Weekly OnCall Rotation
OnCall US Pacific: Leo (leo@harmony.one)
OnCall Asia/EMEA: Soph (soph@harmony.one)
Duration: 11/16 8:30am - 11/23 8:30am PST
Summary
Details
11/16:
- Node OOS: PagerDuty
- Multisig Frontend Down/Up - uptimerobot
- Node OOS: PagerDuty
- Batch remove all ‘latest/*.gz’ from all nodes to free the disk space on the root volume
11/17:
- Beacon out of sync
- Shard 2 signing power at 75% due to S2 DNS nodes all being out of sync.
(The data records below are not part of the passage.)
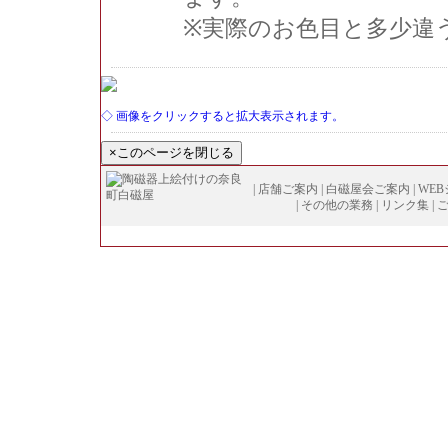
※実際のお色目と多少違
◇ 画像をクリックすると拡大表示されます。
|
店舗ご案内
|
白磁屋会ご案内
|
WE
|
その他の業務
|
リンク集
|
Copyright (
C
)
Fixed by adding more DNS nodes.
11/18:
- Beacon out of sync, had to restart to avoid OOM
- Mainnet BTC indexer sync auto resolved
- Updated grafana to start alerting at 85% cpu usage
- Out of sync issue :
- Updated grafana to start alerting at 85% cpu usage
- Upgraded 9 DNS node from c5.large to c5.2xlarge
- Restarted node
- Validator node :
- Memory Usage Alert: PagerDuty
- OOM killer, time to replace nodes (https://github.com/harmony-one/harmony-ops-priv/issues/55 )
11/19:
- Testnet fork issue at block 17732590 fixed by reverting all nodes s1/s2/s3 and s0 explorer node by 1 block
- Memory alert, while pending #55, for now restart of a list nodes …
11/20:
- Disk at 90% : 3 nodes disks were upgraded
All S1/S2/S3 validator nodes are upgraded to r5.xlarge. Old instances will be deleted monday/tuesday.
- Disk upgrade to 750G: (PagerDuty )
11/21:
- Disk at 90% PD Alerts : two nodes were upgraded to 700GB
11/22:
- One node was stuck. Had to restart the harmony process to unblock it
- Multiple s0 RPC node were in general having constantly 5 ~ 20 blocks delays
Those were mainly due to
- The previous stuck node that was lagging behind
- One of the api websocket node was constantly behind
- Screenshot node was still syncing due to daily snapshot occurrence a few hours before
- Asian node all had cpu usage varying between 5% ~ 30% (same zig zag pattern when we had the RPC issue 2-3 weeks ago)
After a while it would eventually go back to normal leaving only the previous stuck node behind :
Unique Blocks: [19669427 19662283]
- Multiple disks at 90%, true-up across all S0 nodes all are now below 70%. Only the snapshot node needs separate work.
Note : Websocket node has been for the past few days always a bit behind 1 ~ 10 blocks, Jack was following on that and did some changes on the target group
Impact on Nov 21 vs. back in Nov 11
11/23:
- 2 s0 RPC node were stuck with no apparent reason, created : Mainnet S0 node got stuck · Issue #3941 · harmony-one/harmony · GitHub
Takeaways:
- Whenever received single alert/alarm, check on similar instances, such as OOS, OOM.
- Testnet bridge alerts and explorer-api-websockets are not being auto-resolved.
- Shard 0 pruned DB is getting bigger and bigger